During a snowmobile trip, the Parson’s Pond outfitter discovered the dismembered carcass of a caribou, attacked and eaten by coyotes.

The site may have been gory but there’s nothing atypical about coyote predation of caribou; what concerned Keough is the impact the predator is having on the population of caribou.

He felt here, amongst the hills between Parson’s Pond and Sop’s Arm, was firsthand evidence of what is happening across area 69.

He took photos to document what he saw.

“To me, it’s disgraceful what’s happening to the caribou,” he told The Northern Pen.

Keough runs Leslie Lake Outfitters out of Parson’s Pond. Caribou hunting was one of the packages they offered as a business.

However, caribou hunting in management area 69, comprising most of the Great Northern Peninsula (excluding the St. Anthony area), has been closed for 2019-20.

No licenses will be issued for that period.

The decision was made by the Department of Fisheries and Land Resources in response to the decline in the herd’s population.

In 2007, there were 5,811 animals in area 69, including 9.1 per cent calves. That number had decreased to 1,315 animals in 2017 with just 3.8 per cent being calves.

The department informed The Northern Pen that, generally, 15 per cent of a caribou population must consist of calves if the herd is to stabilize or recover.

But Keough doesn’t believe cutting the hunting licenses will do any good for the caribou population, as long as the coyote prowls.

He says predation by coyotes is the main factor in the caribou’s decline.

GRAPHIC: The grisly scene that Parson’s Pond outfitter Earl Keough came across amongst the hills of the Northern Peninsula — a caribou carcass eaten by coyotes.
GRAPHIC: The grisly scene that Parson’s Pond outfitter Earl Keough came across amongst the hills of the Northern Peninsula — a caribou carcass eaten by coyotes.

In his opinion, a better solution to help the caribou recover would be to put a bounty on coyotes.

Currently, the Department of Fisheries and Land Resources has a carcass collection program for wolf-coyote hybrids (as well as gray wolves in Labrador) to “assist with further monitoring of the occurrence and distribution of coyotes, wolves or wolf-coyote hybrids within the province.”

The shooting season for coyotes ranges from Sept 14, 2019 to July 15, 2020.

Hunters and trappers are paid a $25 fee for submitting the entire carcass to the nearest department office.

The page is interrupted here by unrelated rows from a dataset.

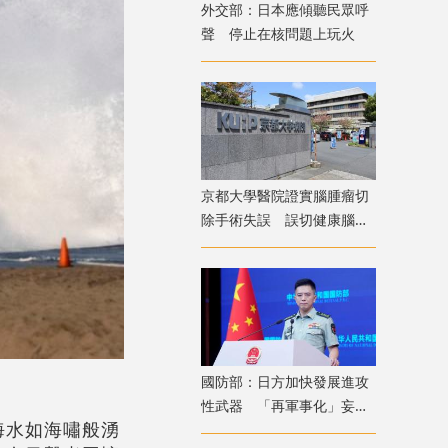
外交部：日本應傾聽民眾呼
聲 停止在核問題上玩火
京都大學醫院證實腦腫瘤切
除手術失誤 誤切健康腦組
織致病患無法自主呼吸
國防部：日方加快發展進攻
性武器 「再軍事化」妄動
海水如海嘯般湧
是地區和平穩定真正威脅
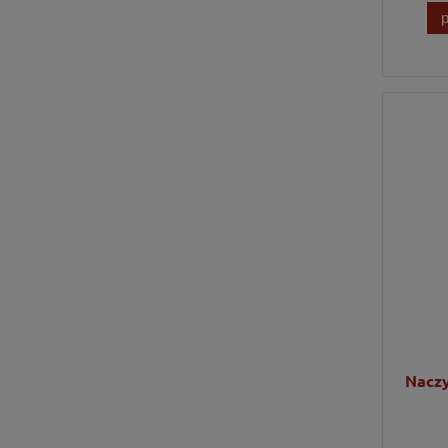
Naczy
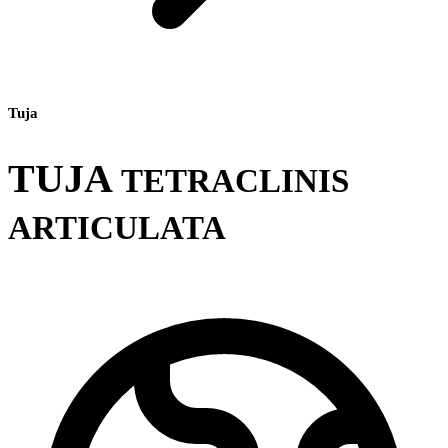
Tuja
TUJA
TETRACLINIS
ARTICULATA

But for Keough, $25 isn’t enough of an incentive.

He believes the provincial government should consult with the outfitters association to see what they’re willing to contribute to a bounty pot.

“I’m an outfitter and I’d have no problem putting $1,000 in a pot for a bounty on the coyotes,” he said. “But $25 is no good, you’d want to put about $250 or $350 on it. Make it worthwhile for people to hunt it and when the money is gone, it’s gone.”

He’d like to see the coyote hunted until its population is no longer a threat to the caribou.

His hope is the caribou population would rebound and the caribou hunt can be opened once again.

In a statement to The Northern Pen, the Department of Fisheries and Land Resources said that predation by bears and coyotes is considered the greatest contributor to poor calf survival.

However, the department did not believe a bounty on coyotes would likely increase calf survival.

“Due to the reproductive capacity of coyotes, placing a bounty on coyotes as a way to increase other wildlife populations has had limited to no success in other jurisdictions,” the statement read.

The department said that, historically, all herds on the island have experienced periods of poor calf recruitment, even when coyotes were not present.

Meanwhile, there is evidence that calf survival in other herds is rebounding, suggesting that coyotes may not be the only issue affecting herds.